Mort d’un deuxième spéléologue espagnol dans le Haut-Atlas
Hier dimanche, les autorités marocaines avaient confirmé avoir retrouvé les trois spéléologues espagnols dont la trace avait été perdue dès mardi. Les six autres membres de leur groupe, inquiets de ne pas les retrouver à leur point de rendez-vous à Ouarzazate, avaient signalé la disparition des trois hommes et l’information n’avait été rendue publique que vendredi.
Selon les autorités marocaines locales, les trois hommes, qui n'étaient « pas accompagnés d'un guide professionnel », sont « tombés d'une falaise haute de plusieurs centaines de mètres », après que l’un d’eux ait glissé sur une plaque de glace et ait entrainé les deux autres dans sa chute. Depuis, ils étaient pris au piège depuis au moins trois jours au fond d'un ravin difficile d'accès, d'une profondeur de plus de 400 mètres, non loin de la localité de Tarmest, dans une zone de la région d’Ouarzazate, en plein massif du Haut-Atlas, dont les sommets dépassent 3.500 mètres.

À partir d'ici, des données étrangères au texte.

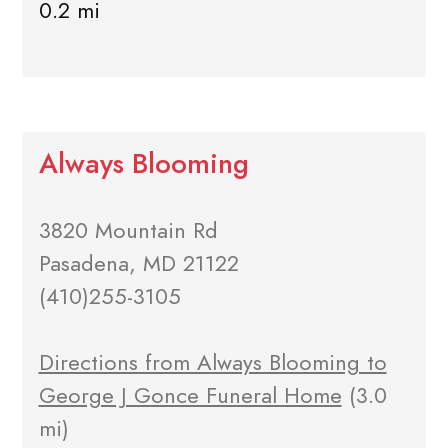
0.2 mi
Always Blooming
3820 Mountain Rd
Pasadena, MD 21122
(410)255-3105
Directions from Always Blooming to
George J Gonce Funeral Home
(3.0
mi)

Les trois spéléologues - deux (Jose Antonio Martinez et Juan Bolivar) sont des policiers âgés de 41 ans, et le troisième (Gustavo Virues) est un avocat de 26 ans – avaient été repérés, samedi, au pied d'une falaise. L'un des trois, Gustavo Virues, était mort avant l'arrivée des secours. Un deuxième décès - Jose Antonio Martinez – a été déclaré hier soir par les autorités.
Quant au 3ème spéléologue, Juan Bolivar, 27 ans, il aurait déjà été extirpé du ravin, selon des sources du ministère de l'Intérieur citées par la télévision publique espagnole, qui précise qu'il doit être hospitalisé à Ouarzazate.
Les responsables des recherches et les personnels médicaux ont confirmé que « des hélicoptères et éléments de la protection civile » étaient mobilisés dans l'opération de sauvetage, toutefois compliquée par les conditions météorologiques relativement mauvaises dans le Haut-Atlas, et aussi par les difficultés d’accès au site, qui contraignent les sauveteurs à marcher, avec leur équipement, pendant 45 minutes environ. Les hélicoptères ont survolé la zone sans discontinuer, tentant des opérations d’hélitreuillage, mais en vain.